FBI officials are turning up the heat on a 2005 murder case, announcing Wednesday that the killing of 13-year-old Alexandra Anaya is one of a handful assigned to a new task force.

Alexandra’s dismembered body was found in the Little Calumet River just over 11 years ago, three days after the teen disappeared from her home in Hammond, Indiana. Her head, hands and feet were severed and have never been recovered.

Police in Chicago and Hammond never put the killing on the cold case list. And the FBI has renewed its interest and will be subjecting evidence to a new round of forensic testing, but they have no new leads, lead investigator Special Agent Courtney Corbett told reporters at a press conference at the FBI’s Chicago headquarters. Investigators now will wait for new information from testing or from tips from the community.

“Someone did this to [Alexandra]. Nobody deserves to go through what she went through,” she said. “The person that did this is sitting at home, probably watching this” press conference.

In the 10 years since Chicago Police’s marine unit recovered Alexandra’s body, forensic science has advanced, Corbett said. Evidence from the case has been shipped to an FBI lab, and results should be ready within two months. Chicago Police Supt. Eddie Johnson and FBI Special Agent in Charge Michael Anderson both expressed confidence that the case could still be solved.

Corbett would not say whether Rudolfo Heredia, the estranged boyfriend of Alexandra Anaya’s mother, Sandra, is a suspect.

Heredia was charged with stalking the mother and daughter in the spring of 2005, but he was acquitted at a federal trial in Indiana. Heredia and Sandra Anaya had two other children together, but Heredia was not Alexandra Anaya’s father.

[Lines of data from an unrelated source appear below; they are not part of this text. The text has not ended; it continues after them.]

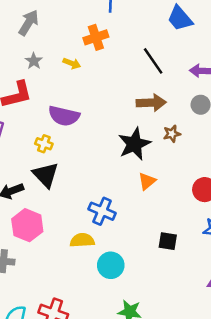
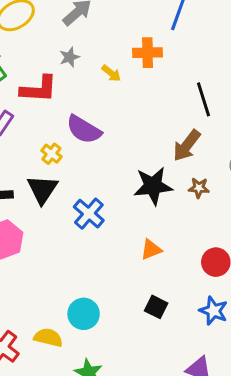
brown arrow: (151, 103) -> (187, 146), turned 112
orange triangle: (147, 181) -> (151, 250), moved
blue cross: (102, 211) -> (89, 214), moved
yellow semicircle: (82, 240) -> (48, 338), moved

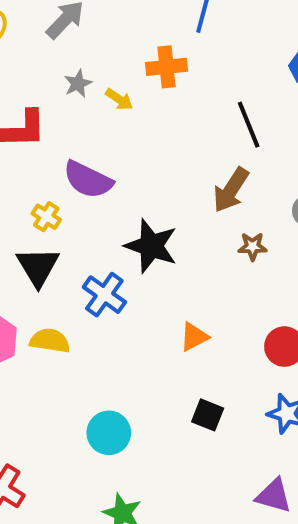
gray star: (69, 57) -> (78, 84), moved
black star: (153, 186) -> (151, 246), moved, turned 30
yellow semicircle: (48, 338) -> (50, 341), moved

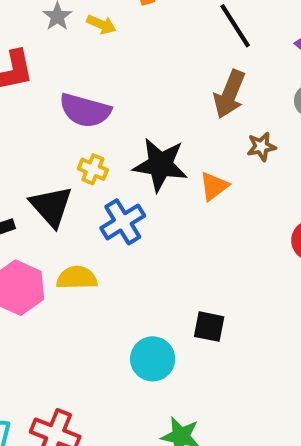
yellow cross: (46, 217) -> (93, 169), moved
blue cross: (104, 295) -> (123, 222), turned 33
orange triangle: (194, 337) -> (214, 186), moved
black square: (208, 415) -> (209, 327), moved

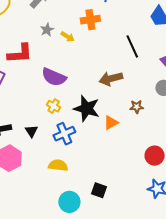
brown arrow: (230, 94) -> (111, 79), moved, turned 45
black triangle: (51, 206) -> (31, 131), moved, size x0.6
yellow semicircle: (77, 278) -> (58, 165), moved

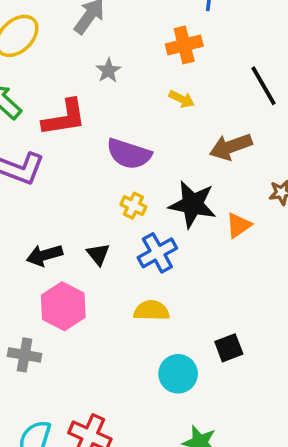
yellow arrow: (68, 37) -> (182, 99), moved
black square: (99, 190) -> (229, 348), turned -35

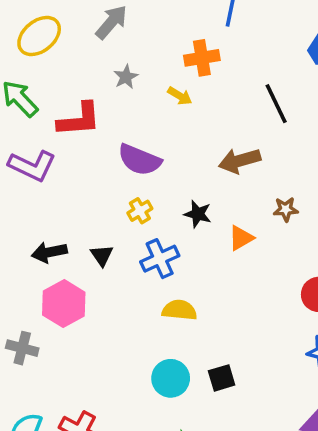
yellow arrow: (182, 99) -> (180, 96), moved
black star: (193, 204) -> (198, 214), size x0.6
yellow cross: (133, 206) -> (140, 211), turned 30
yellow semicircle: (151, 311) -> (179, 310), moved
black square: (229, 348) -> (222, 378), moved

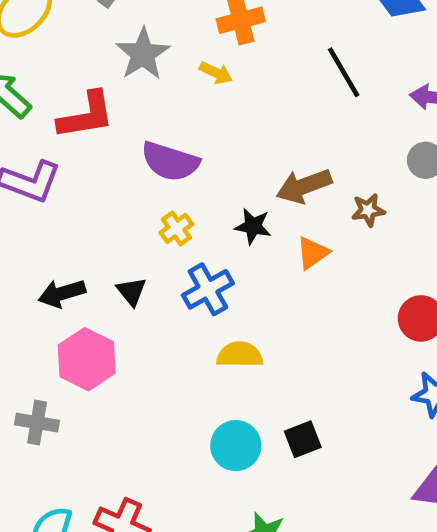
gray star: (126, 77) -> (143, 54), size x1.6
brown arrow: (240, 161) -> (304, 186), moved

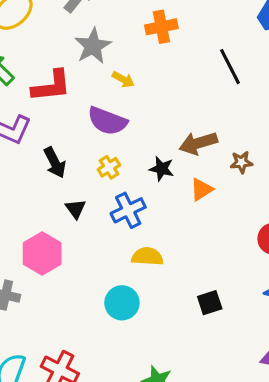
yellow arrow: (216, 73) -> (123, 79), moved
black arrow: (62, 293) -> (55, 163), moved, turned -104
black square: (303, 439) -> (210, 303), moved
cyan circle: (236, 446) -> (122, 303), moved

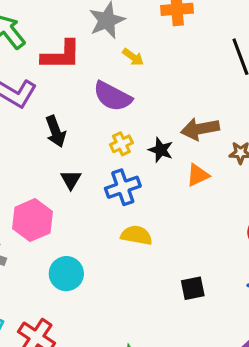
yellow cross: (109, 167) -> (121, 144), moved
cyan circle: (122, 303) -> (66, 274), moved

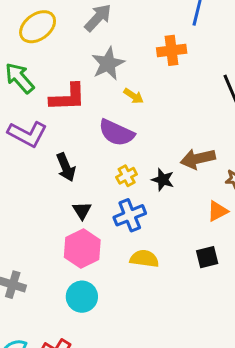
orange triangle: (198, 175) -> (218, 211), moved
pink hexagon: (32, 220) -> (82, 249), moved
black square: (193, 288) -> (207, 257), moved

Sandra Anaya told investigators she had learned Heredia had been molesting Alexandra and broke off their relationship in April 2005. She also said that in the ensuing weeks Heredia threatened her, repeatedly broke into the house and was seen outside by neighbors on other occasions.

The night Alexandra disappeared, Sandra Anaya was on a date, and she had received multiple calls from Heredia. When Sandra Anaya returned home at 3:30 the following morning, Alexandra told her that Heredia had called the house as well. Then Sandra Anaya left the house, and when she returned three hours later, Alexandra was gone.

Alexandra’s body was discovered mutilated and chained to weights in the Little Calumet River, less than two blocks from Heredia’s house in Riverdale.

Heredia was initially held on charges related to crossing state lines to kill or injure the Anayas, but he was formally indicted for stalking. Even after his acquittal, police in the two cities continued to work the case for years. Hammond Police Detective Ron Johnson, who retired, remains haunted by the case.

“The thing that sticks with you about this case is the gruesome way she was murdered and the way she was found,” said Johnson, who attended the press conference and said he still has a file on the case.

Corbett said the renewed focus has already turned up one possible piece of evidence: In pictures, Alexandra always wore the same necklace. Her mother confirmed Alexandra almost never took it off. Authorities have never recovered the necklace, a gold chain with a medallion stamped with the face of Jesus.

More likely, Corbett said, the case will turn on something someone heard back in 2005 or in the years since.

After more than a decade “people decide to come forward. Maybe something is heavy on their heart, or they have information that didn’t seem significant at the time,” she said.